Pierre Menard, autor del Quijote". In the story, which is, according to some, an indirect essay on translation, Menard is a French scholar who in the course of his life has devoted most of his efforts NOT to translate, modernize or adapt the most famous novel of all time but to literally RE-write it. That is, not to transcribe it but instead to be able to reproduce it word by word and down to the last punctuation mark.
Menard passed away while still in the process of this unprecedented endeavour, having nonetheless been able to complete chapters 9, 38 and a fragment of 22. After him, nobody has dared to undertake such a monumental work. That is, no fictional character. Because a great number of real people are involved in similar projects. Almost all of them are members of what we call the "scientific community".
The task of RE-writing a scientific paper, as meaningless as it may sound, IS the primary goal of a great deal of scientists nowadays. And apart from its obvious dullness it carries some additional significant difficulties.
First of all, lack of originality. This would not be a great problem if the intellectual activity of RE-search was not -so disturbingly often- preceded by the adjective "original". Over-riding this problem is still considered one of the greatest steps a respected RE-searcher needs to take in his career.
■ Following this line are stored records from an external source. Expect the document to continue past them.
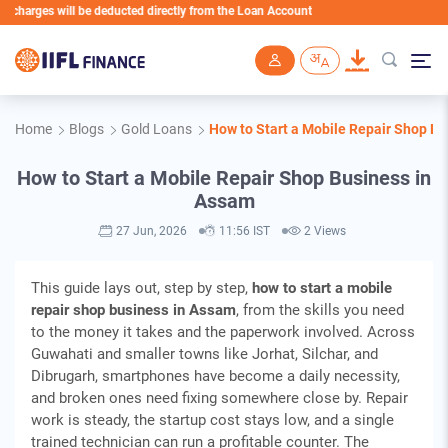
s will be deducted directly from the Loan Account
Skip to main content
Home
Blogs
Gold Loans
How to Start a Mobile Repair Shop B
How to Start a Mobile Repair Shop Business in
Assam
27 Jun, 2026
11:56 IST
2 Views
This guide lays out, step by step,
how to start a mobile
repair shop business in Assam
, from the skills you need
to the money it takes and the paperwork involved. Across
Guwahati and smaller towns like Jorhat, Silchar, and
Dibrugarh, smartphones have become a daily necessity,
and broken ones need fixing somewhere close by. Repair
work is steady, the startup cost stays low, and a single
trained technician can run a profitable counter. The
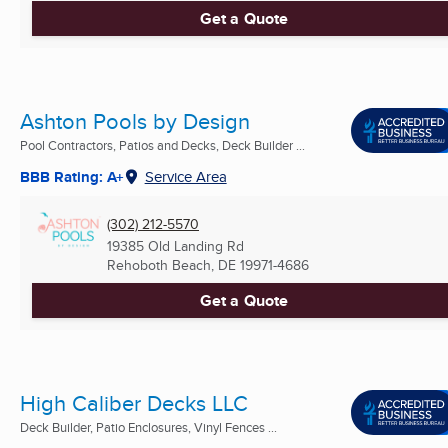
Get a Quote
Ashton Pools by Design
Pool Contractors, Patios and Decks, Deck Builder ...
BBB Rating: A+
Service Area
(302) 212-5570
19385 Old Landing Rd
Rehoboth Beach, DE
19971-4686
Get a Quote
High Caliber Decks LLC
Deck Builder, Patio Enclosures, Vinyl Fences ...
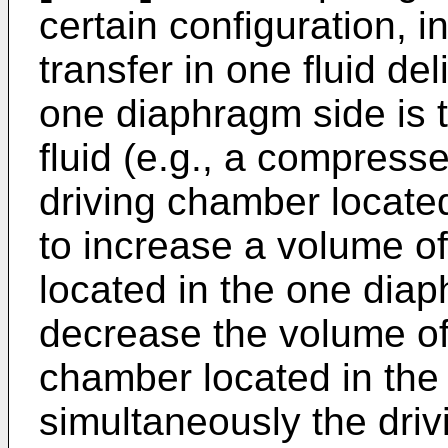
certain configuration, i
transfer in one fluid de
one diaphragm side is t
fluid (e.g., a compresse
driving chamber locate
to increase a volume o
located in the one dia
decrease the volume of 
chamber located in the
simultaneously the drivi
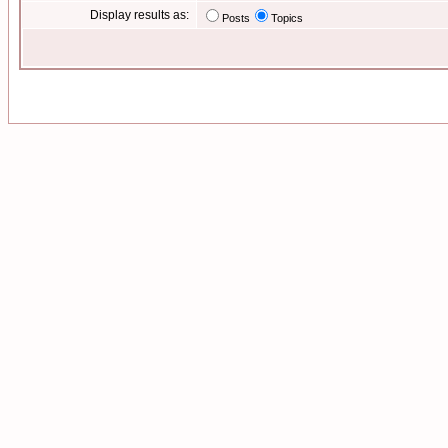
Display results as:
Posts
Topics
And it so happens that once he is over the pseudo-guilt imposed by non-originality he is usually mature enough to be eligible for tenure.
Secondly, RE-writing a paper would imply -in a perfect universe- RE-peating the analyses carried out in the prototype. This constitutes a great waste of time, taxpayers' money and human effort on something that has been done already, but is nonetheless necessary if one is to stick to the rules. On a higher level this tedious activity of RE-petition bifurcates into two options. One is RE-peating the analysis to RE-produce the prototype's results. Let's take a pause here...
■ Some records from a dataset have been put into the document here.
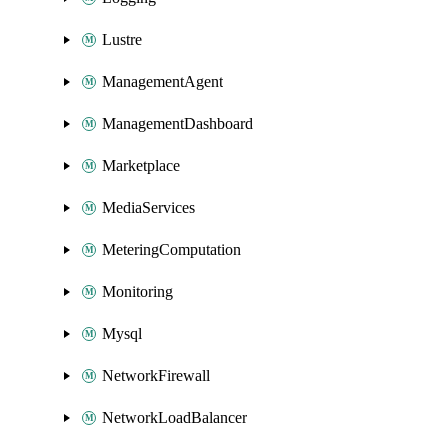
Lustre
ManagementAgent
ManagementDashboard
Marketplace
MediaServices
MeteringComputation
Monitoring
Mysql
NetworkFirewall
NetworkLoadBalancer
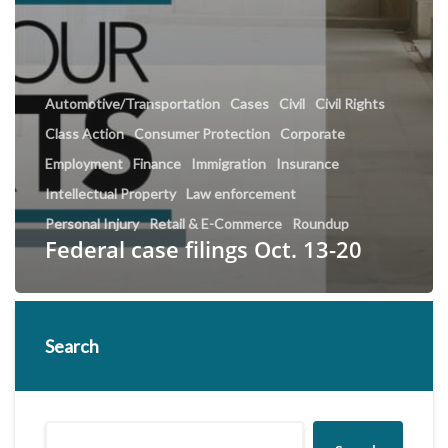
Automotive/Transportation
Cases
Civil
Civil Rights
Class Action
Consumer Protection
Corporate
Employment
Finance
Immigration
Insurance
Intellectual Property
Law enforcement
Personal Injury
Retail & E-Commerce
Roundup
Federal case filings Oct. 13-20
Search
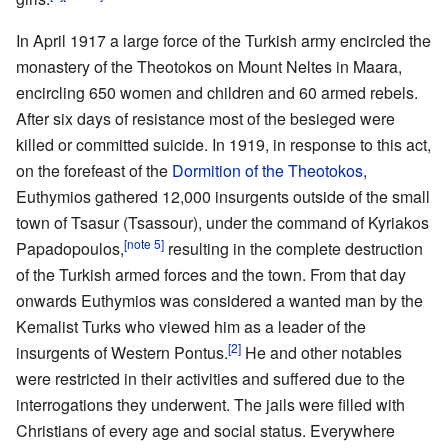
In April 1917 a large force of the Turkish army encircled the
monastery of the Theotokos on Mount Neltes in Maara,
encircling 650 women and children and 60 armed rebels.
After six days of resistance most of the besieged were
killed or committed suicide. In 1919, in response to this act,
on the forefeast of the
Dormition of the Theotokos
,
Euthymios gathered 12,000 insurgents outside of the small
town of Tsasur (Tsassour), under the command of Kyriakos
[note 5]
Papadopoulos,
resulting in the complete destruction
of the Turkish armed forces and the town. From that day
onwards Euthymios was considered a wanted man by the
Kemalist Turks who viewed him as a leader of the
[2]
insurgents of Western Pontus.
He and other notables
were restricted in their activities and suffered due to the
interrogations they underwent. The jails were filled with
Christians of every age and social status. Everywhere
This would imply that the results of the prototype are RE-producible. And it may sound ironical but in a world of RE-written papers, results tend to be IR-RE-producible...At least most of the times.
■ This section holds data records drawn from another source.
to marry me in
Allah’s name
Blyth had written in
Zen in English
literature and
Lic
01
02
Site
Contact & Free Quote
But going back to our bifurcation, the second option provides a more or less simple way around the unpleasant problem of results RE-production. This (not-so-secret) option #2 implies, that one needs simply RE-produce the plots and the tables of the prototype bypassing the upsetting process of actually re-producing the data. This may sound displeasing to many of the inexperienced RE-searchers but I can assure them that it is simply their inexperience which drives them away from the real focus. Which -I dare remind them- is RE-writing a given scientific paper. How this is to be done, is a mere technicality.
Reflection and self-questioning is a grave danger to the exciting project of accurate re-production of knowledge. Once RE-writing the paper stops being the ultimate goal, RE-searchers, especially the young and inexperienced ones already mentioned, may easily follow the dangerous paths of skepticism and doubt, which mathematically lead to innovation, unconventional thinking and sudden impulses to explore unknown problems. It is needless to mention here the dire consequences such practices may have on modern science. Young RE-searchers should be particularly careful on this aspect. Nobody has told them that scientific RE-search is something to be taken lightly and one should be extremely cautious when attempting to RE-state once more, theorems, hypotheses and ideas already put forward thousands of times by hundreds of great pioneers of repetition.
But it is only after he has gone through it all, avoiding the upsets of novelty and ingenuity, that someone really grasps the natural joy that can be felt by the RE-production of originality.